Worst thing that happened at a "club" - I was assaulted in a parking lot once when I left (alone) to go home > the girls I had come with all left with random guys. The guy that I turned down in the bar decided to follow me when I walked out of the place (without me knowing) and tried to coerce me to go home with him by blocking me from getting to my car. It escalated and he tried to force me into a vehicle, he was drunk and uncoordinated luckily. I kneed him in the balls and pushed him into an alley (he wasn't hurt badly, just too drunk to retaliate) and I ran to my car and sped away. Never saw him again. 

The idea of casual sex never seemed bad to me, it was more that I could never get past all of the scenarios listed above to ever let it happen. I figured I was just a prude.


----------



## AliceA (Jul 29, 2010)

Not sure what the point is here. There'll be drunk people right now having sex, probably lots of them. I'm drinking right now, and I'm pretty sure will be having sex later.

If there is a specific law you are referring to (and I don't know what country you are in) that says a person cannot give consent when intoxicated, then I'm pretty sure it wouldn't specify that only women can not give consent, but would be a law that protects both sexes.


----------



## tech-novelist (May 15, 2014)

breeze said:


> Not sure what the point is here. There'll be drunk people right now having sex, probably lots of them. I'm drinking right now, and I'm pretty sure will be having sex later.
> 
> If there is a specific law you are referring to (and I don't know what country you are in) that says a person cannot give consent when intoxicated, then I'm pretty sure it wouldn't specify that only women can not give consent, but would be a law that protects both sexes.


In the USA, as far as I know, the law is applied as follows:

If a man and a woman are both drunk, it's rape. If the woman is drunk and the man isn't, it's rape. If the man is drunk and the woman isn't drunk, it isn't rape (unless it is *actual* forcible rape, of course). 

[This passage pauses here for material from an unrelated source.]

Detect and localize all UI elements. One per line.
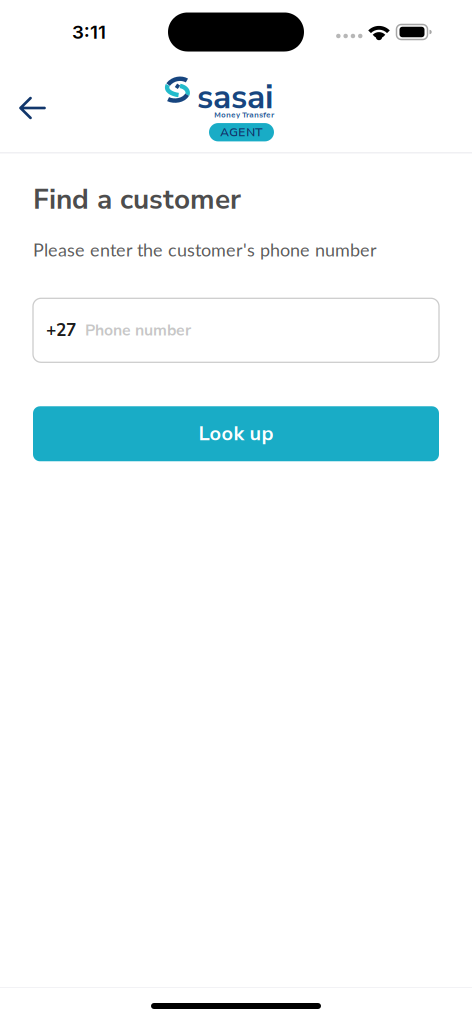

Theoretically it may be sex-neutral but in practice it isn't.


----------



## Mrs.Submission (Aug 16, 2015)

technovelist said:


> In the USA, as far as I know, the law is applied as follows:
> 
> If a man and a woman are both drunk, it's rape. If the woman is drunk and the man isn't, it's rape.* If the man is drunk and the woman isn't drunk, it isn't rape (unless it is actual forcible rape, of course). *
> 
> Theoretically it may be sex-neutral but in practice it isn't.

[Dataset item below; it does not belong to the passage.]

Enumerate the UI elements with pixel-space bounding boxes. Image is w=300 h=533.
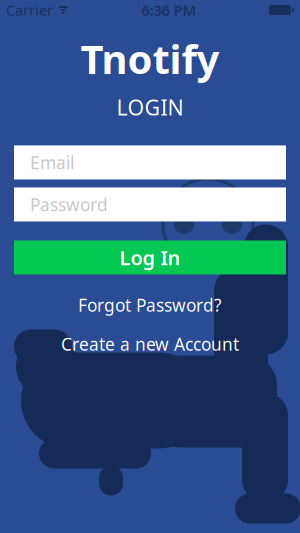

This bothers me because if a drunk woman cannot consent to sex, a drunk man cannot do the same either. 

I once read an article which spoke of men being raped by obese women while drunk; the idea was that men will sleep with women whom they would normally deem unattractive because the men are intoxicated and the women take advantage of that. 

If we truly lived in an equitable world, men would be able to press rape charges against women and be taken seriously.


----------



## LainyLove22 (Aug 22, 2015)

Nothing at all wrong with tipsy sex but if a woman is flat out drunk and passes out ...... having sex with her could be deemed as rape since it wont be with her consent !?

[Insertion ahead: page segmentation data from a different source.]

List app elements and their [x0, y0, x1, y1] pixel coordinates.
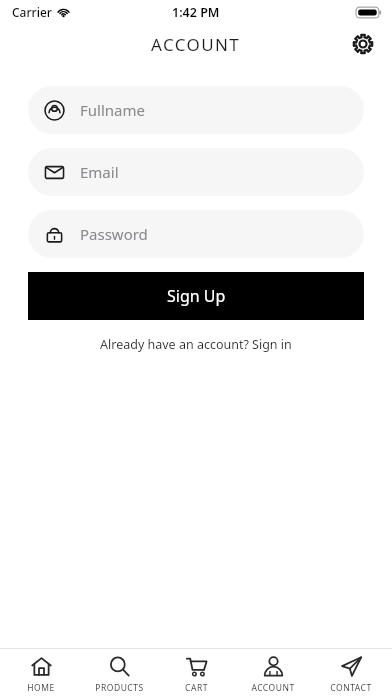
button[interactable]: Password: [28, 210, 364, 258]
staticText: Password: [80, 224, 148, 244]
button[interactable]: Email: [28, 148, 364, 196]
button[interactable]: ACCOUNT: [237, 652, 309, 694]
staticText: Already have an account? Sign in: [100, 336, 292, 353]
staticText: ACCOUNT: [251, 682, 295, 694]
button[interactable]: CART: [160, 652, 232, 694]
staticText: ACCOUNT: [151, 33, 241, 56]
button[interactable]: Already have an account? Sign in: [0, 336, 392, 353]
button[interactable]: PRODUCTS: [83, 652, 155, 694]
button[interactable]: CONTACT: [315, 652, 387, 694]
button[interactable]: Fullname: [28, 86, 364, 134]
staticText: CART: [185, 682, 208, 694]
button[interactable]: Settings: [346, 27, 380, 61]
button[interactable]: Sign Up: [28, 272, 364, 320]
staticText: CONTACT: [330, 682, 372, 694]
staticText: Sign Up: [167, 285, 226, 307]
staticText: Email: [80, 162, 119, 182]
staticText: 1:42 PM: [172, 4, 220, 21]
staticText: Carrier: [12, 4, 52, 20]
staticText: PRODUCTS: [95, 682, 144, 694]
button[interactable]: HOME: [5, 652, 77, 694]
staticText: HOME: [27, 682, 55, 694]
staticText: Fullname: [80, 100, 145, 120]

A few glasses or even a bottle where you have that nice buzz and nothing feels wrong ...... is a good feeling and that's before the sex :smile2:


----------



## thefam (Sep 9, 2014)

Isn't there an elephant in the room in these drunk women getting raped because they were too drunk to say yes or no situations? Does no one think young women should be advised not to go out and get so pissy drunk that they can't make a decision on their own behalf?


----------



## tech-novelist (May 15, 2014)

Mrs.Submission said:


> This bothers me because if a drunk woman cannot consent to sex, a drunk man cannot do the same either.
> 
> I once read an article which spoke of men being raped by obese women while drunk; the idea was that men will sleep with women whom they would normally deem unattractive because the men are intoxicated and the women take advantage of that.
> 
> *If we truly lived in an equitable world*, men would be able to press rape charges against women and be taken seriously.


Yes, but unfortunately we don't live in an equitable world.
And even more unfortunately, many people don't want us to.


----------



## tech-novelist (May 15, 2014)

thefam said:


> Isn't there an elephant in the room in these drunk women getting raped because they were too drunk to say yes or no situations? Does no one think young women should be taught not to go out and get so pissy drunk that they can't make a decision on their own behalf?


Yes, some people think that; I'm one of them.
Other people think that is misogyny.


----------



## Lila (May 30, 2014)

Mrs.Submission said:


> If we truly lived in an equitable world, men would be able to press rape charges against women and be taken seriously.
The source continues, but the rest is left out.